Variety, to reference the different types of files or data present within the medium (for example this could be allocated data from known file systems and unallocated data from volume and file slack spaces).
Velocity is concerned with the amount of time needed to process the acquired data and indeed the time often needed to acquire the data initially.
And, finally, the value of the data. This is not the resale value, but the value of the actual intelligence collected when the data is processed correctly.
Challenges and adaptations in digital forensics
Big (Data) Storage
There is no formal threshold for the size of data that can be referred to as “big data.” Its classification is much more complex than a number. The ever-changing size of data is what can be classified as big data. Although 1 terabyte (TB) could be accepted according to literature as a dataset that qualifies as “big data.”
According to the International Data Corporation (IDC), every person online will create an average of 1.7 megabytes of new data every second by 2020, and only 37% of all big data could be analyzed, leaving a plethora of untapped information that could be processed by law enforcement agencies to solve crime efficiently.
Structured vs. unstructured data processing
When discussing structured data, it is usually referred to data that has a defined known structure. This could be numbers, dates, groups of words, simply strings accessed within the storage medium. It is data regularly tapped into during an investigation and generally stored in database files.
The processing of structured data could be completed by using MSAB’s innovative tools which would parse users’ data from supported and unsupported applications, decode encoded dates or times and present stored data in a presentable form, while concentrating on the database file format and known structures.
Unstructured data is information that either does not have a pre-defined data model or cannot be structured in an orderly fashion (such as in ordered rows and columns as found in databases). Unstructured data can include text in all forms, emails, video, audio files, web pages and social media. Making sense of unstructured data is often done by implementing complex search queries to extract and present all the data in a better presented structure. The search queries will enable an examiner to find data in with the same contextual structure as the investigation.

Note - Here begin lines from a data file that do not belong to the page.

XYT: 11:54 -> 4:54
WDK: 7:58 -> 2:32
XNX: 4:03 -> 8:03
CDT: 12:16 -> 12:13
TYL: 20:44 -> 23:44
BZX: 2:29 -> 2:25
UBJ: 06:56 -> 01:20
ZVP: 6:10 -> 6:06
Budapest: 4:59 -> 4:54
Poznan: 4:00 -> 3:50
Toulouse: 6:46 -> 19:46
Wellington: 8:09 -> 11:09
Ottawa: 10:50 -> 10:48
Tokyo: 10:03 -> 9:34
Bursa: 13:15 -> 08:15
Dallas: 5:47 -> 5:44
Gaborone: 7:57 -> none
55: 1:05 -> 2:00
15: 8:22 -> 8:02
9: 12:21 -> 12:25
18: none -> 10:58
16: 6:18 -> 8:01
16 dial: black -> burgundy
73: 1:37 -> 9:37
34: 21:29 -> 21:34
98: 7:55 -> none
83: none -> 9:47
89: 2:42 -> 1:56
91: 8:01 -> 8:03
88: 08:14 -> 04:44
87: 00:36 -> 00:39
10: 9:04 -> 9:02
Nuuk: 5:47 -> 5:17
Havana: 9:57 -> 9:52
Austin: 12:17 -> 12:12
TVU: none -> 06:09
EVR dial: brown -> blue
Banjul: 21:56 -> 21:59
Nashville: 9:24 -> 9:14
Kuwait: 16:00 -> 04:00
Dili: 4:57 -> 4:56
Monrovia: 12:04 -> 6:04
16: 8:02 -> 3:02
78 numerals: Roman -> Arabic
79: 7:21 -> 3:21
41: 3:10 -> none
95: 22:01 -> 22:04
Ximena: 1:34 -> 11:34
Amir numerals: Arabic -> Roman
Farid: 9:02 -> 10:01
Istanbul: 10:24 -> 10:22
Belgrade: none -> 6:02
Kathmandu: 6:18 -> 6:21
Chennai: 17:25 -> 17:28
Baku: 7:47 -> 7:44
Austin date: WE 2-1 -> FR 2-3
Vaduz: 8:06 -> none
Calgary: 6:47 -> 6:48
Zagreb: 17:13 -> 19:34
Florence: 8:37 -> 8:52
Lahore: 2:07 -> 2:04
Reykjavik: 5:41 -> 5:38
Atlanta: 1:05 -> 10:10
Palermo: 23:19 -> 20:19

To generate tangible intelligence from big data, a structured intelligence extraction process is used to examine the data and present the examiner with an actionable dataset. The actions implemented are usually completed in phases. The main aim of these phases is to put structured, unstructured and semi-structured data in a tangible format that resemble the evidence examined. It is perceived that a high proportion of law enforcement agencies do not process their stored data for actual intelligence that can later be used in behavioral analysis, possibility of re-offending or digital profiling.